The online betting agency pegged the Red Sox’ odds at winning it all in 2017 at 9/2. Last year’s champions, the Chicago Cubs, also were at 9/2 odds, but their stock was falling while Boston’s was rising.

It’s tough to argue against either one of these teams playing deep into October. The Cubs return nearly the same powerful lineup from 2016, while the Red Sox appear to be even better than last year despite the retirement of slugger David Ortiz.

Regardless who Bovada picks as World Series favourites, my hope is to see the Cleveland Indians win it all this season. By the way, Cleveland is at 8/1 odds to win the Fall Classic, followed by the LA Dodgers and Washington Nationals at 10/1.

The Blue Jays are listed at 20/1; the Yankees at 25/1, though I see both of these stats as optimistic.

Rounding out the bottom of the list are the Reds, Brewers, Twins, A’s, Phillies and Padres at 150/1.

Dare you take a chance on one of those dregs? You’d have a better chance at winning the lottery.


A slightly different take from rotisserie guru Nathaniel Pectoa, who predicts the Dodgers’ 99 wins will set the pace in 2017. The Cubs and Mets, according to Pecota also will secure division titles in the National League.

In the American League, the Houston Astros will lead the pack with 93 wins, followed by Cleveland and Boston.

An interesting take from Pecota’s predictions: The Tampa Bay Rays will finish second behind Boston in the AL East.


I realize not everyone is a fan of the New York Yankees, and I do understand a couple of the excuses why folks cheer against my favourite team.

I’m not always a fan, either. Lately, I’ve had a tough time accepting the way some of the players have been treated by the executive group running this club.

Last year, in a classless move by management, Alex Rodriguez and Mark Teixeira were forced into early retirement to open up a couple of spots on the roster for younger talent. In return, the Yankees did very little to appreciate the contributions to these once-star players – perhaps future Hall of Fame inductees – who helped bring the 2009 World Series to New York.

More recently, Yankees president Randy Levine publicly mocked all-star reliever Dellin Betances after the Yankees won an arbitration hearing.

Betances asked for $5 million in arbitration and the Yankees countered with $3 million.
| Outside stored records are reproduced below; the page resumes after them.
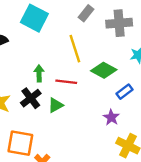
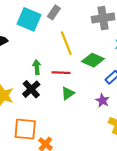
gray rectangle: (86, 13) -> (54, 12), moved
green triangle: (56, 105) -> (68, 93), moved

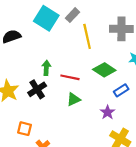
yellow line: (66, 43) -> (87, 36), moved
orange square: (25, 129) -> (25, 129), size x0.6

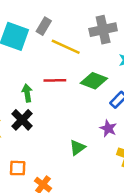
yellow line: (87, 36) -> (66, 47), turned -40
red line: (70, 77) -> (55, 80), moved
green triangle: (74, 99) -> (77, 148), moved

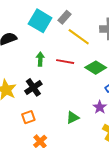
green arrow: (27, 93) -> (40, 59), moved
orange square: (18, 168) -> (28, 117), moved, turned -32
After the case was settled, Levine blasted Betances and his agent for trying to soak the Yankees for more money and change the way elite relief pitchers are paid.

And now there’s unnecessary bad blood between the Yankees and Betances, who was born and raised in New York and grew up a Yankees fan.

Who knew that a difference of $2 million would cause so much controversy with the Yankees’ hierarchy?

Oh yeah, Levine is the same guy who several years ago dared Derek Jeter to test free agency, saying Jeter would be welcome to leave the franchise and go elsewhere because there would be other options to fill his void if he left.


Only 23 days until I’m watching Cactus League games in Phoenix. It’s the best place to be this time of year.